"Beautiful"
on DVD
Ugly, Ugly, Ugly
by Johnny Bray
Sally Field's directorial debut is a worthless piece of liberal feminist
trash that glories in its hero's lack of character, then beats you over
the head with its dogma.
Beautiful should have starred the Spice Girls, because it's the biggest
"girl power" movie I've ever seen.
It does, however, star Minnie Driver, which pretty much tells you how
much of a chick flick it is. The movie is about a young girl whose dream
is to grow up and win the "Miss American Miss" Pageant. But it really
doesn't matter what they called it, because it's just the "Miss America"
Pageant, only without the rights to the name.
Poor Mona Hibbard. As a girl, the only award she could win was the "most
unique outfit" trophy. Of course, that was okay with her, she was just
happy she won something. And it was all due to her befriending a sweet
young girl named Ruby (played, when they grow up, by Joey Lauren Adams).
Ruby and her grandma are the first people to ever be nice to Mona, so
naturally she stays friends with them forever. Ruby's such a class act
that she even pretends Mona's bastard daughter is her own, because "mothers
and legal guardians can't participate in the pageant."
What kind of a human being would even consider allowing (let alone allowing)
her best friend - let alone her own flesh and blood - to completely reshape
their lives so that one horribly selfish person can avoid facing her own
reality? Well that's the kind of movie "Beautiful" is.

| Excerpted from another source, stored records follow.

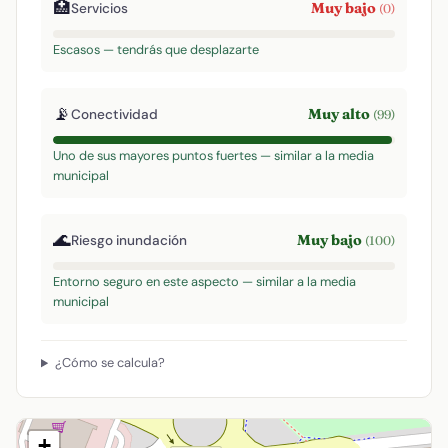
🏥
Muy bajo
Servicios
(0)
Escasos — tendrás que desplazarte
📡
Muy alto
Conectividad
(99)
Uno de sus mayores puntos fuertes — similar a la media
municipal
🌊
Muy bajo
Riesgo inundación
(100)
Entorno seguro en este aspecto — similar a la media
municipal
¿Cómo se calcula?
+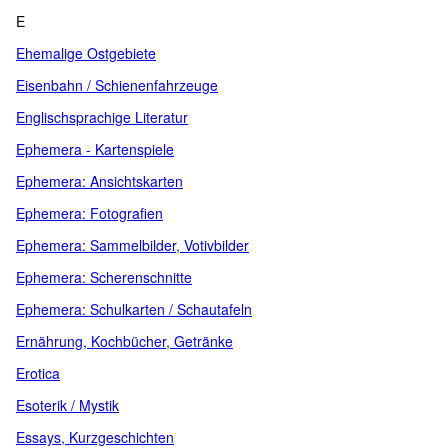
E
Ehemalige Ostgebiete
Eisenbahn / Schienenfahrzeuge
Englischsprachige Literatur
Ephemera - Kartenspiele
Ephemera: Ansichtskarten
Ephemera: Fotografien
Ephemera: Sammelbilder, Votivbilder
Ephemera: Scherenschnitte
Ephemera: Schulkarten / Schautafeln
Ernährung, Kochbücher, Getränke
Erotica
Esoterik / Mystik
Essays, Kurzgeschichten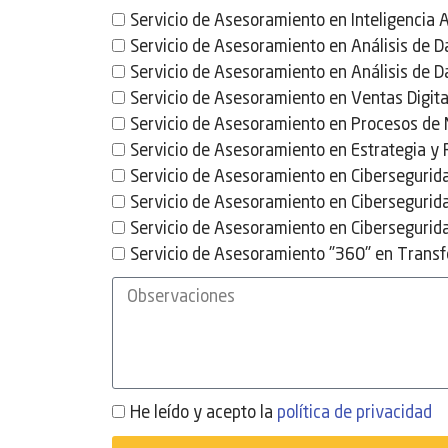
Servicio de Asesoramiento en Inteligencia Ar
Servicio de Asesoramiento en Análisis de D
Servicio de Asesoramiento en Análisis de 
Servicio de Asesoramiento en Ventas Digita
Servicio de Asesoramiento en Procesos de 
Servicio de Asesoramiento en Estrategia y
Servicio de Asesoramiento en Cibersegurida
Servicio de Asesoramiento en Cibersegurid
Servicio de Asesoramiento en Cibersegurida
Servicio de Asesoramiento "360" en Transf
He leído y acepto la
política de privacidad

As one would expect, Mona's daughter is played by that "adorable" little
Pepsi girl, Hallie Kate Eisenberg. Even though she's cute, she really
got on my nerves. She yells way too much, and her voice isn't really accustomed
to screaming (yet). It sounded almost like a car with really bad brakes
coming to a stop at a busy intersection. It's only 'cause she's so damn
cute that she can get away with that.
Even cuter though, is Adams. She just has this on-screen sweetness that
makes you feel all warm and fuzzy inside (which, in turn, makes your flesh
crawl on the outside). She plays the part of the winsome, innocent little
girl perfectly.
What I didn't understand was the side plot. Ruby is accused of murdering
a patient at a hospital, which she didn't, and is in jail until right
after Mona wins the pageant. Then, miraculously, she walks out a free
woman!
The only reason they threw that in, apparently, was so that Ruby wouldn't
be able to go along to LA for the pageant, and Mona's maternal instincts
would finally be forced to kick in. Then, and only then, will her relationship
with her birth daughter be saved.
Doesn't it make you sick?
I got suckered into thinking that this movie was a comedy. It even says
it's funny on the DVD's box. Really. Rosie O'Donnell, that paragon of
hypocritical liberal virtue, is quoted as saying it's "Funny, touching.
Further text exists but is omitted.